Poly1305 variants with bigger output?

This is a rather simple question, but answers are nowhere to be found. Are there any variants of Poly-n hashing algorithms which provide bigger outputs (like 32 instead of 16 bytes)? Or, is there any research which discusses the variability of the constant $2^{130}-5$, why this number is special or whether there are other good alternatives? I understand that it would be better if it was a prime number, but are all primes good (ignoring the cost of modular arithmetic)? Or, could I use the Poly1305 two times with two differenst pairs of $(r,s)$ and concatenate to produce a 32-byte hash?

$\newcommand{FP}{\mathbb F_p}$ The authenticator built on Poly1305 follows a generic construction to build MAC from a universal hash and a pseudo-random function. So, increasing the field size and hence output size (assumedly for security) is possible, in theory at least. Poly1305 precisely refers to the universal hash part of the construction. Which itself is a polynomial evaluation hash that can be generically defined over any field $\FP$. The actual details of Poly1305 are somewhat more complicated. But the point is that this construction yields an excellent Difference-Unpredictable Hash.

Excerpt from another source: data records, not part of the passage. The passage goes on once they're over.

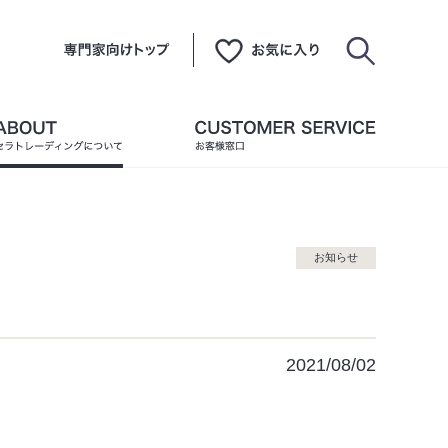
お知らせ
2021/08/02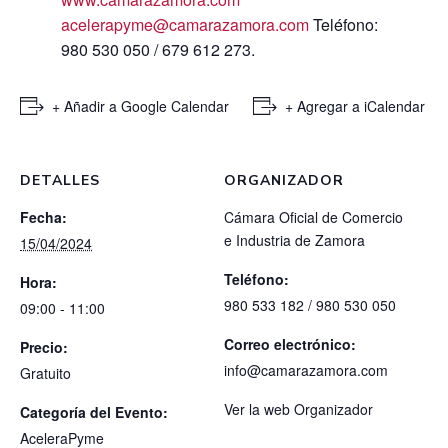
acelerapyme@camarazamora.com
Teléfono:
980 530 050 / 679 612 273.
+ Añadir a Google Calendar
+ Agregar a iCalendar
DETALLES
ORGANIZADOR
Fecha:
Cámara Oficial de Comercio
e Industria de Zamora
15/04/2024
Teléfono:
Hora:
980 533 182 / 980 530 050
09:00 - 11:00
Correo electrónico:
Precio:
info@camarazamora.com
Gratuito
Ver la web Organizador
Categoría del Evento:
AceleraPyme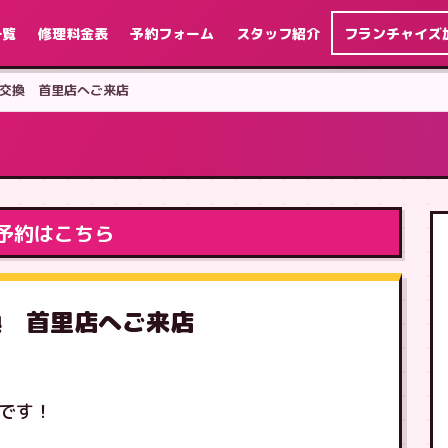
一覧
修理料金表
予約フォーム
スタッフ紹介
フランチャイズ
液晶交換 首里店へご来店
予約はこちら
交換 首里店へご来店
介です！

The “issue” comes from turning such a hash into a MAC, especially when $p$ is a prime. In the purest version of the MAC scheme, we would simply have a PRF generating values in $\FP$. However, the most practical and efficient PRFs, including AES that is commonly used with Poly1305, produce $n$-bit strings instead. Leaving us with two options for how big $p$ should be: 1) either slightly larger than $2^n$ or 2) slightly smaller. Poly1305 makes the first choice, which offers one big advantage: The message can be broken up and processed in $n$-bit blocks. With the second option, we would need to process inputs as field elements. Which is inconvenient if $p$ is prime. Again, the actual implementation details are likely to be more involved than this.

Finally, increasing the field size would require adjusting the PRF size accordingly. Otherwise, there might not be significant security gains. Which means that we would also need a performant PRF with bigger output space.

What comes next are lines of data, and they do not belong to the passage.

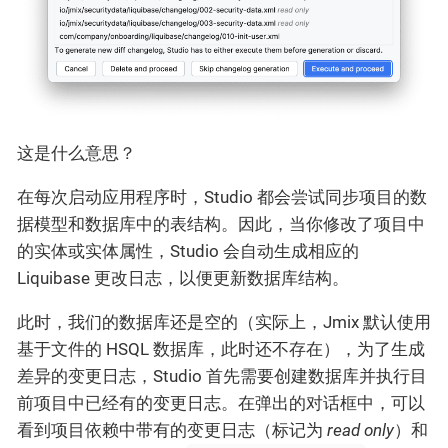
这是什么意思？
在每次启动应用程序时，Studio 都会尝试同步项目的数
据模型和数据库中的表结构。因此，当你修改了项目中
的实体或实体属性，Studio 会自动生成相应的
Liquibase 更改日志，以便更新数据库结构。
此时，我们的数据库还是空的（实际上，Jmix 默认使用
基于文件的 HSQL 数据库，此时还不存在），为了生成
差异的变更日志，Studio 首先需要创建数据库并执行目
前项目中已经有的变更日志。在弹出的对话框中，可以
看到项目依赖中带有的变更日志（标记为
read only
）和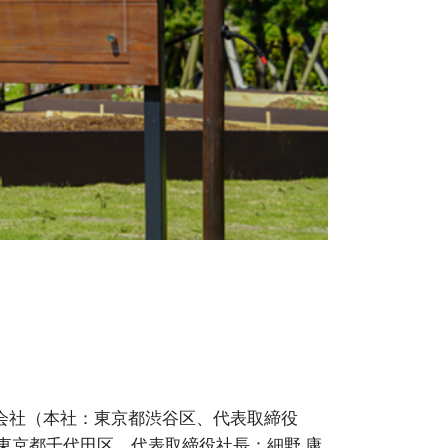
会社（本社：東京都渋谷区、代表取締役
東京都千代田区、代表取締役社長：細野 康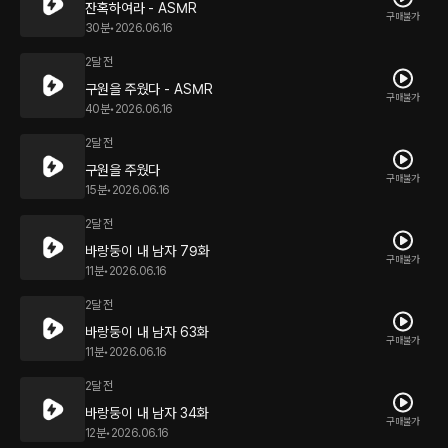
잔혹하여라 - ASMR
구매불가
30분
•
2026.06.16
2달 전
구원을 주웠다 - ASMR
구매불가
40분
•
2026.06.16
2달 전
구원을 주웠다
구매불가
15분
•
2026.06.16
2달 전
바랑둥이 내 남자 79화
구매불가
11분
•
2026.06.16
2달 전
바랑둥이 내 남자 63화
구매불가
11분
•
2026.06.16
2달 전
바랑둥이 내 남자 34화
구매불가
12분
•
2026.06.16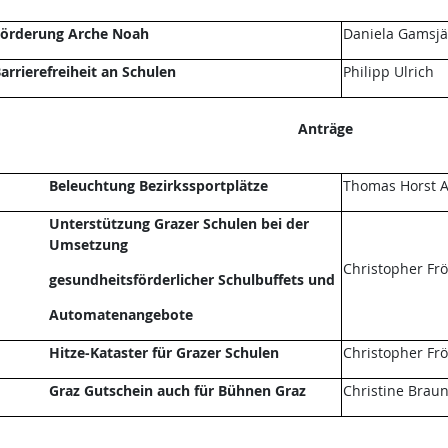
örderung Arche Noah
Daniela Gamsjä
arrierefreiheit an Schulen
Philipp Ulrich
Anträge
Beleuchtung Bezirkssportplätze
Thomas Horst A
Unterstützung Grazer Schulen bei der
Umsetzung
Christopher Fr
gesundheitsförderlicher Schulbuffets und
Automatenangebote
Hitze-Kataster für Grazer Schulen
Christopher Fr
Graz Gutschein auch für Bühnen Graz
Christine Brau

To add to Marc Ilunga's excellent answer, I would point out that that the efficiency of Poly1305 is platform dependent. It covers the very important software space where chip instructions can be relied on to include highly optimised integer/float multiplication and addition operations. I believe that the choices in Poly1305 are highly tuned to the capabilities of current chip sets.

In more constrained environment, it can be better to base the polynomial evaluation hash over a binary field $\mathbb F_{2^w}$. This is done in the GHASH function that is used in Galois Counter Mode and although usually described over $\mathbb F_{2^{128}}$, the 2004 GHASH paper describes GHASH for any even $w$. This also gives an exact match between blocks and field elements and hence provable universality.

There have been a few other polynomial evaluation hashes over prime fields tested for performance in the literature these include $p=2^{127}-1$ and $p=2^{64}-59$.